Friday, 7 May 2021

Special Guest Blogger: Douglas Bader

Pacifists, hippies and spotty faced, 16 year old boys have long made the call of more lovemaking and less war but the only thing i wanted to get inside several times a day and take to heaven and back was my plane and the fighter planes of the Second World War were capable of all kinds of airborne acrobatics that found pilots bodies moving in the opposite direction to their blood.
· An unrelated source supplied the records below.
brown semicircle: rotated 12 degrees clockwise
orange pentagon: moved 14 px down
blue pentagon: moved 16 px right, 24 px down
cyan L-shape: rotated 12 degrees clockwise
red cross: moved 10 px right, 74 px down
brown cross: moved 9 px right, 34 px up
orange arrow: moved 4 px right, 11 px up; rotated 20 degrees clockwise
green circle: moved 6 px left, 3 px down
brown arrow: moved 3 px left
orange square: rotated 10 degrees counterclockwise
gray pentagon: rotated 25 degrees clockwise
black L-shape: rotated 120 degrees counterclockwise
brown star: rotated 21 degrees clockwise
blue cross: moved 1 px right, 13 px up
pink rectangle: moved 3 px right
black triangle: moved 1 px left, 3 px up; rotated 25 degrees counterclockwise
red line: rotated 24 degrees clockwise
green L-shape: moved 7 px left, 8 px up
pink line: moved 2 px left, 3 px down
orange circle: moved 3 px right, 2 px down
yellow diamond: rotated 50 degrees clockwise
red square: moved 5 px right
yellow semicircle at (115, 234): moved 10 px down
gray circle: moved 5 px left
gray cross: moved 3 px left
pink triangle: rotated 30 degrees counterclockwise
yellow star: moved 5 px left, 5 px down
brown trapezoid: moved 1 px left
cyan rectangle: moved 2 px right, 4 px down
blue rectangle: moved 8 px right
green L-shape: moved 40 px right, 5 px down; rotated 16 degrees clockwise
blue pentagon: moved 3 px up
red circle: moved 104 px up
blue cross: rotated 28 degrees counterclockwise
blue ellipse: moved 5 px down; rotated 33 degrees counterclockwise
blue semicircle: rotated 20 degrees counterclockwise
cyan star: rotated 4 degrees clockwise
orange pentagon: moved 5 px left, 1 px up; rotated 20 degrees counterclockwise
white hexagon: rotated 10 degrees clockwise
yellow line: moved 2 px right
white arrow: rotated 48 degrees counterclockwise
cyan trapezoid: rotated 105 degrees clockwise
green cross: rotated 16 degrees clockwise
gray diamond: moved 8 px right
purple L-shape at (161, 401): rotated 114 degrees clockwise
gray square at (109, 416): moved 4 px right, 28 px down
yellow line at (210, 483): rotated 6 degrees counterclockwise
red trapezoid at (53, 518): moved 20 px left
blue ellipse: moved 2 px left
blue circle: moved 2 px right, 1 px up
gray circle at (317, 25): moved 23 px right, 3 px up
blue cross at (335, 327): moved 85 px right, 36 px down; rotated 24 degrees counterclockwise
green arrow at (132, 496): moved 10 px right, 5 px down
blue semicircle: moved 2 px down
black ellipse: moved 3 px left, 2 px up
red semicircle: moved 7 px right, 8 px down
The immense G-Forces could drain all the blood from the top half your body into your legs so the dogfights were a constant battle between out-maneuvering the guy trying to turn you into a flaming pile of metal and trying not to drain all the blood down into your legs, or at least, that was a problem for people who had legs for their blood to drain into because i lost mine a few years before when i pranged my kite right in the how's-your-father.
Even with no legs i could still kick arse and i did, it was up diddly up, down diddly down, whoops, poop, twiddly dee a bit of a scrap with the fiendish Boche followed by a bit of a jolly old crash landing behind enemy lines then capture, torture, attempted escape, and then back home in time for tea and medals but my story begins 10 years earlier when i was in the RAF and i showing off in front of some fillies and doing some low-flying aerobatics.
The tip of my left wing touched the runway, the hairy blighter dicky-birded into the ground and i woke up days later in a hospital bed with no use for my new slippers anymore as both my legs had been amputated and i was retired out of the RAF on medical grounds.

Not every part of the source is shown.